Bon nombre de bambins de la bande dessinée évoluent dans des histoires où les adultes ont un rôle secondaire. Les enfants héros de ce type de récit en sont les narrateurs : la vie est vue à travers leurs yeux. À leurs côtés, les adultes n’apparaissent pas sous leur meilleur jour, souvent cantonnés à des rôles de représentants de l’autorité : c’est le cas de l’agent de police n° 15 de Quick et Flupke (Hergé) ou des parents de Boule et Bill (Roba), dépassés par leur progéniture. La grande personne définit alors une catégorie à part de personnages. Sans avoir de compte à rendre, l’enfant échappe aux contraintes habituelles de son âge. Malgré sa jeunesse, il surmonte victorieusement les obstacles rencontrés lors de ses incroyables aventures : Pepito (Luciano Bottaro) et Marine (Pierre Tranchand et François Corteggiani) n’hésitent pas à embarquer sur des navires pour faire échouer de méchants pirates. Comme l’explique Dominique Labesse à propos de Quick et Flupke, " leurs exploits sont une tentative originale de création (de reconstitution ?) de ce que peut être un univers enfantin " (Schtroumpf, les cahiers de la bande dessinée, 3e trimestre 1978).
  

Premiers pas
  

1865 : Max et Moritz, deux garnements allemands, accumulent les vilains tours aux dépens de leur entourage (Wilhelm Bush).

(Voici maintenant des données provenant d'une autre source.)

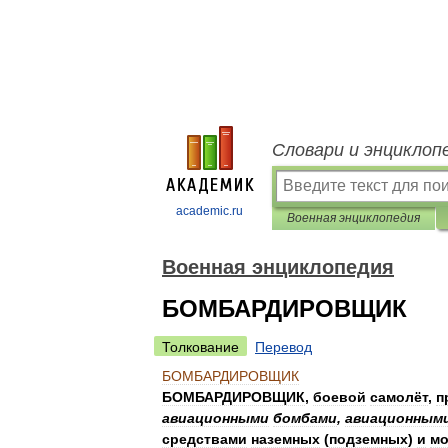
Словари и энциклоп
academic.ru
Военная энциклопедия
Военная энциклопедия
БОМБАРДИРОВЩИК
Толкование
Перевод
БОМБАРДИРОВЩИК
БОМБАРДИРОВЩИК
,
боевой
самолёт
,
п
авиационными
бомбами
,
авиационным
средствами
наземных
(
подземных
)
и
мо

1895 : aux États-Unis, gamin des rues aux grandes oreilles avec son éternelle chemise jaune, sans aucune attache familiale, The Yellow Kid semble sorti de nulle part (Richard F. Outcault).
1896 : comme Max et Moritz, les Katzenjammer Kids américains affolent Mama et Der Captain. Ils débarquent en Europe sous le nom de Pim, Pam, Poum (Rudolph Dirks).
1924 : usant de l’argot avec malice, Bibi Fricotin commence sa carrière de titi parisien (Louis Forton).
1925 : Zig et Puce, deux jeunes garçons parfaitement libres, vont jusqu’au Pôle Nord, où ils dénichent un nouveau compagnon, Alfred, le pingouin (Alain Saint-Ogan).
1930 : les deux garnements Quick et Flupke bravent les interdits de l’enfance (Hergé).
1935 : Cuto débute sa carrière de jeune aventurier en Espagne (Jesús Blasco).
1939 : Blondin et Cirage se lancent à l’assaut du nouveau monde (Jijé).
1951 : frère et sœur, Bob et Bobette, accompagné de Monsieur Lambique, rencontrent un fantôme espagnol (Willy Vandersteen).
1955 : Pepito, gentil pirate, combat le vilain Hernandez de la Banane (Bottaro).
1969 : Yakari, le petit Indien, évolue dans un monde de poésie où la nature et l’enfant sont rois (Derib).
1993 : Litteul Kevin, Mad Max en culottes courtes, fait le bonheur des adultes (Coyotte).